Durham, probably the most straight-shooting, apolitical lawyer in the federal government, now years into an exhaustive probe, revealed that Hillary Clinton’s campaign sought out both the FBI and the CIA in peddling lies that Trump was colluding with Russia, so as to get every news outlet it could to keep that false story at the top of the news during the 2016 campaign, and then, when that failed, to use it to cripple the Trump presidency.

But if the Drudge site is your go-to news source, you might never have known on Monday that Durham did anything.

The site offered its readers nary a link nor a word – though it did serve them up about a dozen links to sensationalist stories on the Super Bowl and off-field pro football escapades; three stories on Elon Musk having too much self-made money; the mandatory half dozen or so negative stories on either Donald Trump, his allies, or Jan. 6; three links – in red – gloating about Sarah Palin losing her case against the New York Times; and naturally a half dozen headlines on which to click to get your sex, drugs, or Hollywood bizarre news fix.

 

It wasn’t until Rich Lowry’s column was posted online late Monday in the New York Post that Drudge readers got their link deep into the evening. But the Drudge editors paired it with a link to a 2019 NBC News article about how “Mueller declined to charge Don Jr. after meeting with Russian for dirt on Hillary …” A move clearly meant to undermine the importance of the latest Hillary bombshell. As of Tuesday morning, that’s been the entirety of Drudge’s interest in this story.

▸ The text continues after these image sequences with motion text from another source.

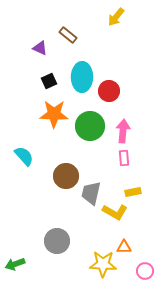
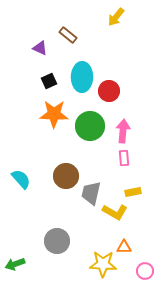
cyan semicircle: moved 3 px left, 23 px down
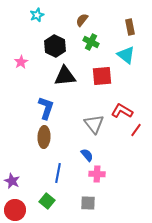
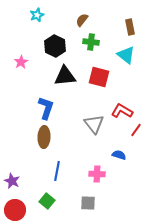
green cross: rotated 21 degrees counterclockwise
red square: moved 3 px left, 1 px down; rotated 20 degrees clockwise
blue semicircle: moved 32 px right; rotated 32 degrees counterclockwise
blue line: moved 1 px left, 2 px up
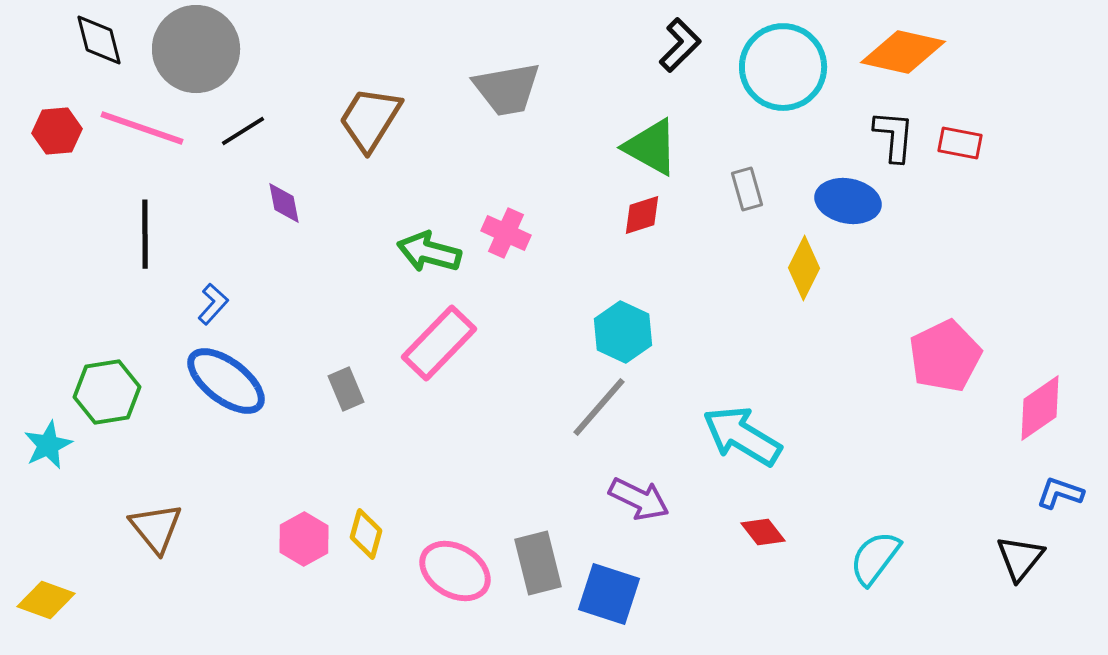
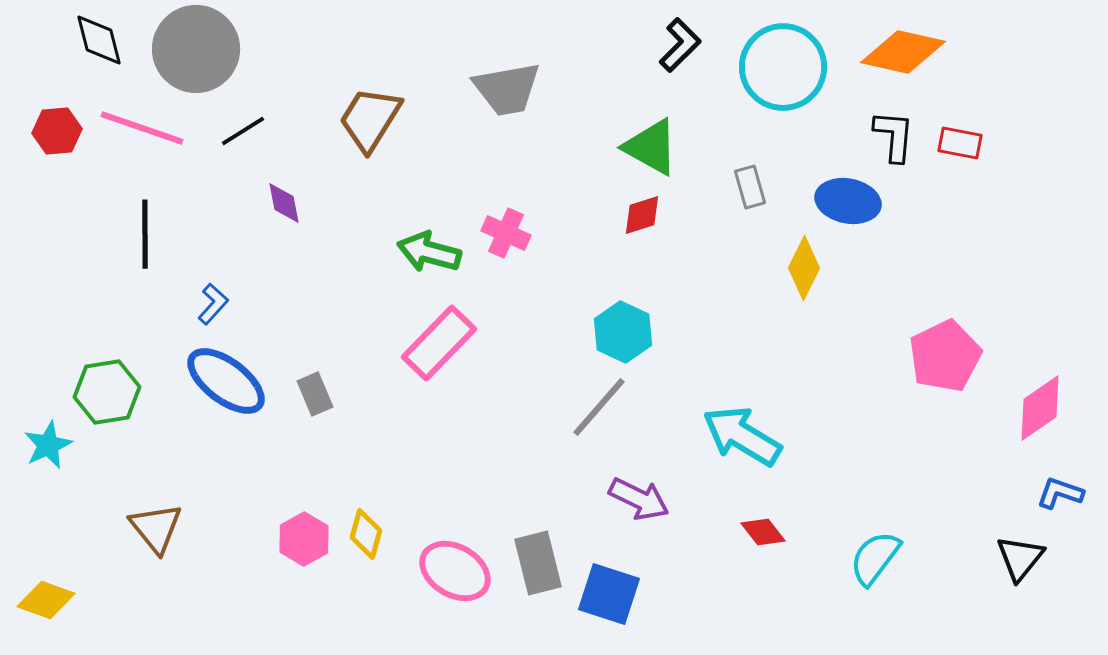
gray rectangle at (747, 189): moved 3 px right, 2 px up
gray rectangle at (346, 389): moved 31 px left, 5 px down
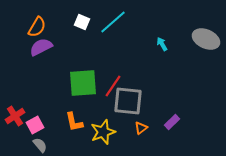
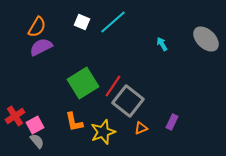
gray ellipse: rotated 20 degrees clockwise
green square: rotated 28 degrees counterclockwise
gray square: rotated 32 degrees clockwise
purple rectangle: rotated 21 degrees counterclockwise
orange triangle: rotated 16 degrees clockwise
gray semicircle: moved 3 px left, 4 px up
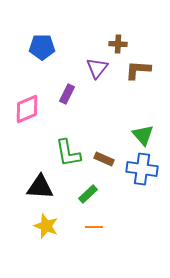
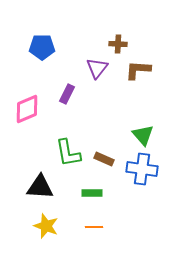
green rectangle: moved 4 px right, 1 px up; rotated 42 degrees clockwise
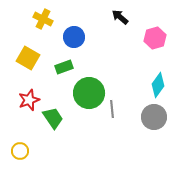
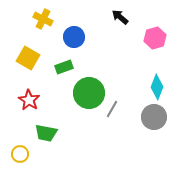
cyan diamond: moved 1 px left, 2 px down; rotated 15 degrees counterclockwise
red star: rotated 20 degrees counterclockwise
gray line: rotated 36 degrees clockwise
green trapezoid: moved 7 px left, 15 px down; rotated 135 degrees clockwise
yellow circle: moved 3 px down
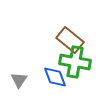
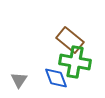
blue diamond: moved 1 px right, 1 px down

The site became decidedly anti-Trump several years ago, and it isn’t even known for sure whether Matt Drudge remains the owner, be it in whole or part. He himself once craved personal attention, with his own ill-fated weekly Fox show (wearing the cliched reporter’s fedora, though mercifully not including a “press” card tucked into its band. (For the record, back in the days when nearly all male residents of American cities wore fedoras or similar dress headwear, they had the sense and civility to keep their hats off while indoors). He even wrote a book, “Drudge Manifesto,” which one fond Drudge admirer dismissed as “Lots of little phrases, most of them not complete sentences, all strung together in an incomprehensible stream-of-consciousness style.”

Today, Matt Drudge is apparently a confirmed recluse. Did he cash out? Did Trump treat him shabbily, so now he’s getting back at him? Did he change his politics? Whatever the answer, fine. But his past aficionados would like something approximating a manly explanation as to why the Drudge Report died.